More information about Professor Mazurowski’s visit and lecture at WUM can be found here
A project that will improve the understanding and treatment of liver cancer
Our project will bring a number of benefits. Firstly, for patients and doctors, as it will improve the quality of predictions for the course of the disease and treatment efficacy while reducing the burden on radiologists thanks to the automation of analysis.
Secondly, it involves developing open datasets for the scientific community. Finally, it will enhance international and cross-disciplinary cooperation – between doctors, IT specialists, and biologists.
Most importantly, the current project is an excellent prelude to subsequent research initiatives.
What will be done as part of the project?
The project will include three main stages:
- Improving computed tomography models for hepatocellular carcinoma (HCC)
Based on the clinical datasets held by the WUM UCC, prediction models based on multi-organ segmentation will be developed.

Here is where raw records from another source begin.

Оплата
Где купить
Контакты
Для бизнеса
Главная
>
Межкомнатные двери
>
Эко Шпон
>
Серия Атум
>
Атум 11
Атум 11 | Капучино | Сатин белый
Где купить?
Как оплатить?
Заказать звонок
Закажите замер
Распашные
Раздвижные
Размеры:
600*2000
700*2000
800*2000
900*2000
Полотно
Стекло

New imaging predictors will be added to the set of radiomic features already in use. - Applying the methodology to another abdominal cancer
In order to verify how universal this approach may be, the models will be tested in an alternative oncological scenario. This will be done using federated learning, a modern method of distributed learning that allows for training algorithms on data from various centers without the necessity to transmit them. This is crucial with respect to the protection of patient data and research scalability. This stage will be done in partnership with Duke University (U.S.), which is a global leader in AI in radiology. - Creating a unique MRI dataset for patients with hepatocellular carcinoma
With the high resolution of tissue imaging, magnetic resonance is the golden standard in primary liver cancer diagnostics. However, the collections of magnetic resonance imaging and images of hepatocellular carcinoma available publicly are extremely limited. Thanks to the resources from one of the largest hepatology centers in Europe, we will create a dataset based on a standardized imaging protocol. Making such a dataset available will open the door to global research into the use of AI for hepatocellular carcinoma.

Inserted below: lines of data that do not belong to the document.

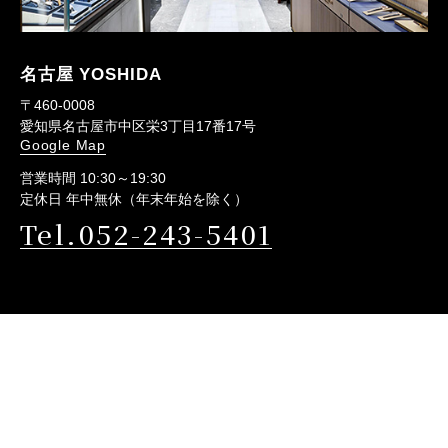
名古屋 YOSHIDA
〒460-0008
愛知県名古屋市中区栄3丁目17番17号
Google Map
営業時間 10:30～19:30
定休日 年中無休（年末年始を除く）
Tel.052-243-5401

The power of cooperation between experts in medicine and new technologies
The SONATINA-funded project will be carried out in cooperation with Duke University and the newly created Centre for Credible AI (CCAI) at the Warsaw University of Technology. The Centre is a university-wide unit that develops and implements AI solutions that guarantee safety, transparency, and reliability.
The CCAI operates at the junction of information technology, mathematics, and medicine, and has ambitious goals: building AI systems that can be understood, verified, and monitored, developing standards, and supporting the education of a new generation of artificial intelligence experts.
The synergy between radiology research at the WUM, the experience of Duke University, and CCAI infrastructure opens the door for projects with an even greater reach, in both scientific and clinical terms. The team has already been working on new grant applications, aimed at boosting Poland’s position on the global map of research into the medical applications of AI.
But apart from the Warsaw University of Technology and Duke University, we must also highlight the importance of teamwork. Such projects would not be possible without the commitment of radiologists, technicians, and nurses from the 2nd Department of Radiology WUM. The inherent cooperation with surgeons, neurosurgeons, geneticists, pathologists, oncologists, and many other specialists is of utmost importance, too. Success is only possible if we work as a team.